Imagine a bacon-wrapped Ferrari. Still not better than our free technical reports.
See all our reports

How to ‘EZ bake’ your own lambdas in Java 8 with ASM and JiteScript

You actually can buy this...

Ah, good old Java bytecode. We’ve discussed this in the past with a report called Mastering Java Bytecode at the Core of the JVM, but let’s jog your memory once again: Bytecode is the binary representation of your source code that the JVM is able to read and execute.

Bytecode libraries are widely used in Java today, especially within Java EE, where proxies–dynamically generated at runtime!–are used extensively. Transforming bytecode is also a common use case, for instance for supporting runtime-weaving of aspects in AOP, or to support the extended class-reloading technology that tools like JRebel offer. We also see the usage of the libraries for parsing and analysing bytecode, for instance in the code quality area.
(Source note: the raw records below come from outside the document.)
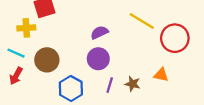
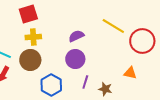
yellow cross: (26, 28) -> (33, 37), moved
brown star: (133, 84) -> (105, 89), moved

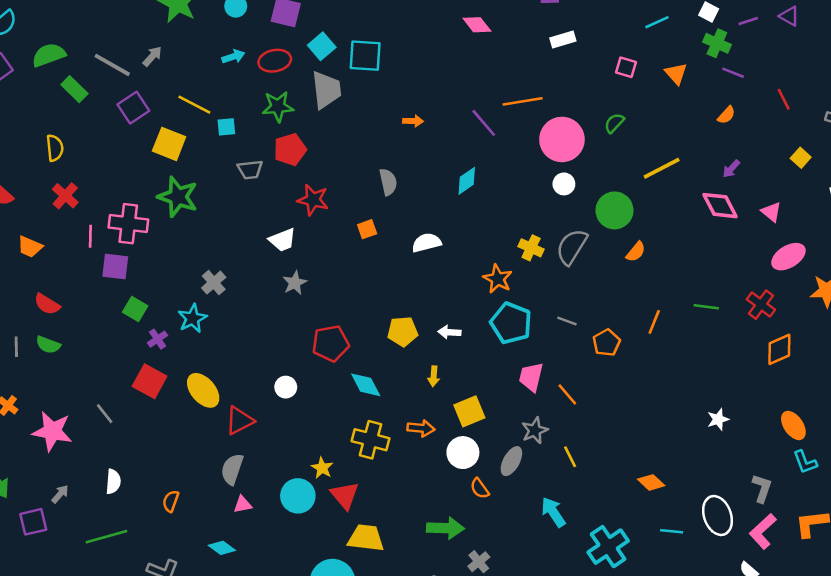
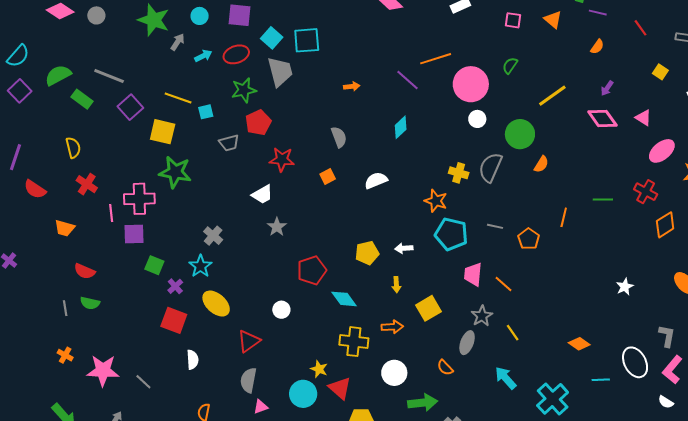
gray arrow: (152, 56) -> (178, 42), moved
yellow ellipse: (203, 390) -> (216, 304), moved
gray line: (105, 414) -> (143, 382), moved
white circle: (463, 453) -> (394, 373), moved
white semicircle: (113, 482) -> (193, 360), moved

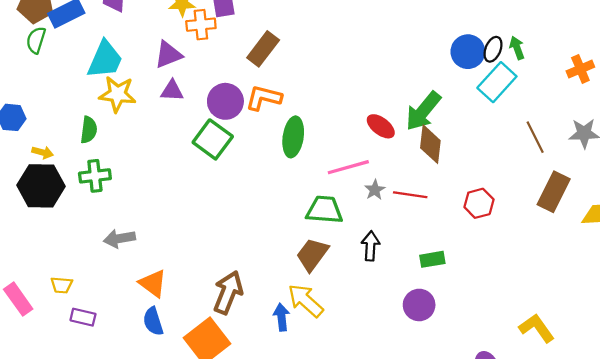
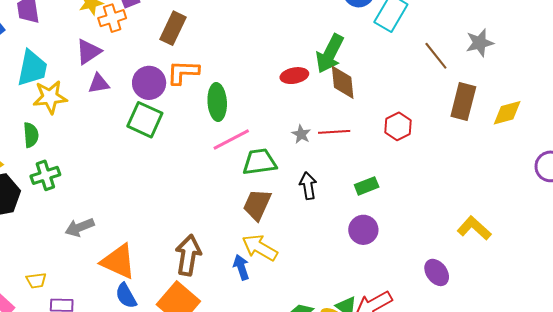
red ellipse: (381, 126) -> (294, 76), turned -36
pink line: (348, 167) -> (231, 139), moved
orange triangle: (153, 283) -> (118, 261), size x1.4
There are multiple bytecode libraries available for you to choose from if you want to start transforming a class’ bytecode, among the most widely used ones are ASM, Javassist and BCEL. In this post we’ll look at bit at ASM, and JiteScript, which is an API on top of ASM, offering a more fluid API for generate classes.

Is ASM short for “awesome”?

Um, probably not. ASM is a library by the ObjectWeb consortium providing a Java API for parsing, modifying and generating JVM bytecode. It’s a widely-used library and often regarded as the fastest one out there for this purpose; the fact that parts of the underlying Lambda implementation in Oracle’s JDK8 uses the ASM library should also attest to this.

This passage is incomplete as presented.